I tried to install this on ubuntu, but it fails to download the kokoro files, those url paths don't seem to excist anymore.

[-]

ffinzy@reddit (OP)

Could you pull the latest commit and try again? I just tried it and it downloads the correct Kokoro model for me.

Although I'm still testing it on a mac so I'm not sure it'll work 100% on ubuntu.

[-]

Born-Caterpillar-814@reddit

Thank you so much, I will test again tomorrow.

[-]

ffinzy@reddit (OP)

Sorry I haven't tested the ubuntu version. Let me check it real quick.

[-]

mycall@reddit

I find it interesting people only consider local AI is good for privacy and speed, never about offline use.

[-]

ffinzy@reddit (OP)

That's a good point.

[-]

bluemondayishere@reddit

Not a hotdog

[-]

mrgulabull@reddit

Ohh, this is very nice. Thanks for the demo and open source reference.

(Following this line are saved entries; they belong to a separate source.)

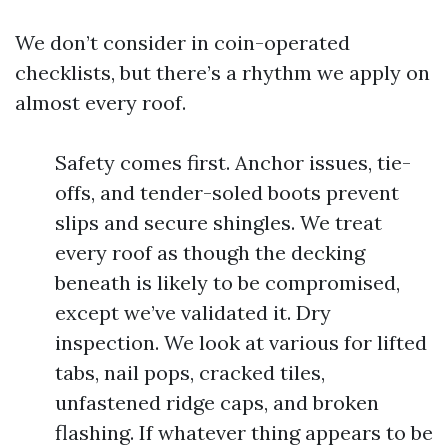
We don’t consider in coin-operated
checklists, but there’s a rhythm we apply on
almost every roof.
Safety comes first. Anchor issues, tie-
offs, and tender-soled boots prevent
slips and secure shingles. We treat
every roof as though the decking
beneath is likely to be compromised,
except we’ve validated it. Dry
inspection. We look at various for lifted
tabs, nail pops, cracked tiles,
unfastened ridge caps, and broken
flashing. If whatever thing appears to be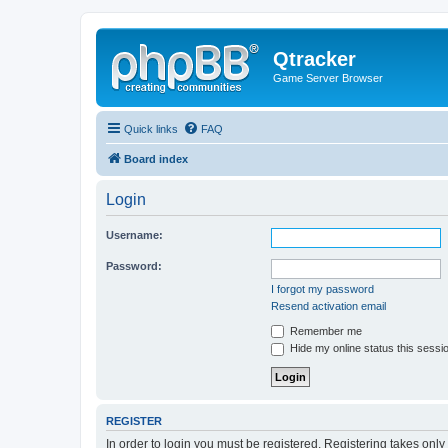
Qtracker
Game Server Browser
Quick links
FAQ
Board index
Login
Username:
Password:
I forgot my password
Resend activation email
Remember me
Hide my online status this sessi
REGISTER
In order to login you must be registered. Registering takes onl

I’ve built a voice controlled interface for Claude Code and have focused on optimizing every millisecond like you. The STT, TTS and LLM are all pluggable. I’m going to see where E2B can fit into things - perhaps offering a completely local version if someone doesn’t want to use Claude’s models. The vision processing would be really nice to integrate.

Here’s a quick demo:

https://www.reddit.com/r/ClaudeCode/s/RFG88a18IJ

[-]

neOwx@reddit

Impressive. Maybe you can make it feel even quicker by streaming the response ? In your demo, the text appears in one go.

[-]

ffinzy@reddit (OP)

Yeah that's possible. Although during my testing most of the time is spent during the prefill (processing the video, audio, and text) and not on the actual decoding. For example, the total time for prefill/TTFT is 2s, while the decode/text generation that we can stream the is only 0.3s.

So it'd be much more significant if we could reduce the TTFT. Disabling the image input would reduce it from \~2s to \~1.5s.

[-]

kmil-17@reddit

interesting

[-]

-deflating@reddit

Wow, impressive! Thanks!

[-]

ffinzy@reddit (OP)

Thank you!

[-]

Medium_Chemist_4032@reddit

I thought the model is STT, does it do TTS too?

[-]

balder1993@reddit

Must be using something else to read the model’s output.

[-]

ffinzy@reddit (OP)

I use Kokoro for the TTS

[-]

JacketHistorical2321@reddit

It's a 5b model isn't it? My phone (16gb RAM) can handle that now

[-]

sersoniko@reddit

I was happy that my iPhone 17 Pro came with 4 more GB of RAM but each app is limited to around 4 or 5 GB

[-]

ffinzy@reddit (OP)

Yeah, 5.1B with embeddings. You should try it on the Google AI Edge Gallery app. Although AFAIK they currently don't provide the multi-modal realtime. Only a separate text input, voice input, or video input. My guess would be that although it fits in the RAM, the GPU isn't fast enough to process it in real-time.

[-]

misha1350@reddit

Why don't you use E4B instead

[-]

ffinzy@reddit (OP)

Good question. I want to optimize the speed and the "real-time" feeling. You should use the E2B if you have a faster GPU.